After the devastating loss of their teenage daughter Katherine, and her husband Jamie, move to Jamie’s rural hometown of Lowbridge. As she starts to pick up the pieces of her life Katherine joins the local historical society where she becomes obsessed with the disappearance of a 17-year-old girl. After decades of silence this unsolved mystery is embedded in the town’s memory. Told in alternating chapters we witness the friendships and the small town tensions and secrets of 1987, alongside Katherine’s painstaking research unfolding in 2018. This slow-burning tale, which picks up suddenly towards the end, is a warm and well-rendered mystery.
Rating: 4/5
O’Neill, Megan (2024) The Mess We Made. Moa Press.

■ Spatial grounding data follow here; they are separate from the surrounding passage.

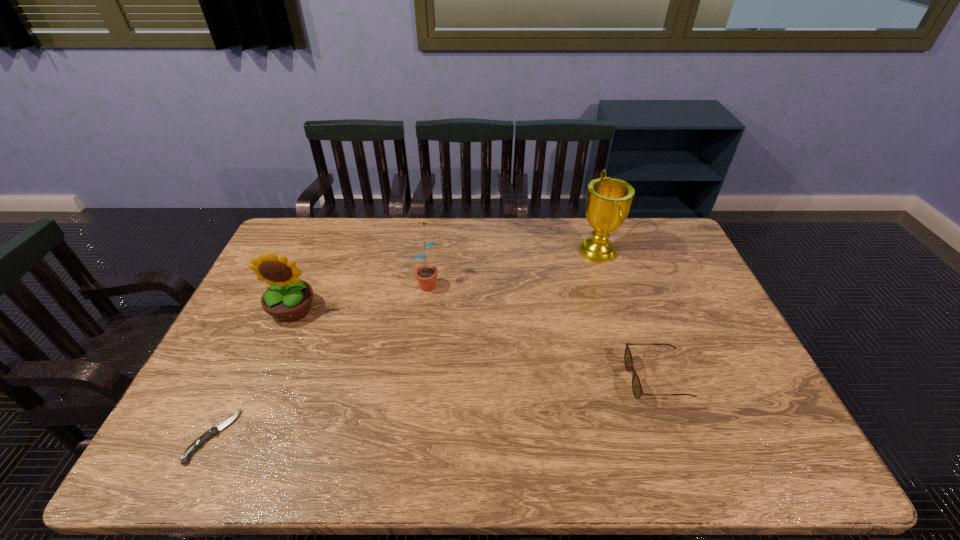 Identify the location of vacant space located on the flower of the third object from left to right. coord(424,310).

Identify the location of free space located 0.250m on the face of the left sunflower. The height and width of the screenshot is (540, 960). (252, 402).

At what (x,y) coordinates should I click in order to perform the action: click on vacant space situated 0.180m at the front view of the fourth farthest object. Please return your answer as a coordinate pair (x, y). Looking at the image, I should click on (561, 380).

Where is `vacant space located at the front view of the fourth farthest object`? The width and height of the screenshot is (960, 540). vacant space located at the front view of the fourth farthest object is located at coordinates (572, 380).

You are a GUI agent. You are given a task and a screenshot of the screen. Output one action in this format:
    pyautogui.click(x=<x>, y=<y>)
    Task: Click on the free space located at the front view of the fourth farthest object
    This screenshot has width=960, height=540.
    Given the screenshot: What is the action you would take?
    pyautogui.click(x=557, y=380)

Locate an element on the screen. free space located 0.240m on the back of the pocketknife is located at coordinates (261, 335).

Locate an element on the screen. This screenshot has height=540, width=960. object located in the far edge section of the desktop is located at coordinates (608, 201).

Where is `object at the near edge`? object at the near edge is located at coordinates (214, 431).

In order to click on sunflower present at the left edge in this screenshot , I will do `click(289, 298)`.

Find the location of `pocketknife that is at the left edge`. pocketknife that is at the left edge is located at coordinates (214, 431). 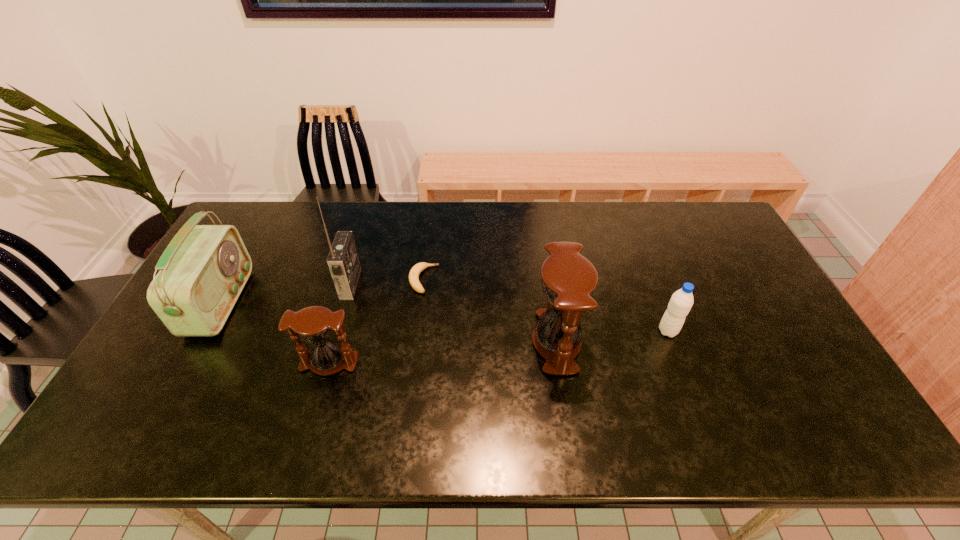 What are the coordinates of `vacant space located 0.310m on the back of the shorter hourglass` in the screenshot? It's located at (356, 269).

Where is `free point located on the back of the right hourglass`? free point located on the back of the right hourglass is located at coordinates (544, 264).

At what (x,y) coordinates should I click in order to perform the action: click on free space located on the front of the shortest object. Please return your answer as a coordinate pair (x, y). Looking at the image, I should click on (410, 389).

This screenshot has width=960, height=540. I want to click on vacant space located on the front panel of the left radio receiver, so [x=351, y=302].

You are a GUI agent. You are given a task and a screenshot of the screen. Output one action in this format:
    pyautogui.click(x=<x>, y=<y>)
    Task: Click on the blank space located on the right of the water bottle
    
    Given the screenshot: What is the action you would take?
    pyautogui.click(x=735, y=331)

Where is `free region located 0.270m on the display of the right radio receiver`? free region located 0.270m on the display of the right radio receiver is located at coordinates (446, 284).

The height and width of the screenshot is (540, 960). In order to click on object at the left edge in this screenshot , I will do `click(203, 270)`.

The lives of twins Josh, Quin and next-door neighbour Henry have been entwined since childhood, but now their relationship is very ‘messy’. Henry and Josh were best friends, and Quin and Henry high-school sweethearts, but one night something bad happens to Quin, Henry leaves town, Josh is expelled from school and Quin spirals downward. On top of that the twins are dealing with a hereditary degenerative disease. The story begins nine years later when Henry returns wanting to repair the old friendships, but both Quin and Josh are still facing their own demons. Compelling read. Fine debut.
Rating: 4/5
Williams, Pip (2023) The Book Binder of Jericho. Affirm Press.
It is 1914 and the young men of Britain are off to war. Women must step up. Twin sisters Peggy and Maude live on a narrow boat and work in the bindery at Oxford University Press in Jericho. Peggy has ambitions to go to Oxford University but responsibility for her vulnerable sister, and her station in a class-driven society (“town” and “gown”), make the achievement of this ambition but a pipe dream. As the war drags on, the refugees arrive, the influenza pandemic hits and women continue to strive for the vote Peggy’s dream takes on a new shape. A story of knowledge, who creates it, who gets to access it, and who loses if it is withheld, set within the realm of women. A companion volume to The Dictionary of Lost Words, but far more engaging. Fine work of research and imagination.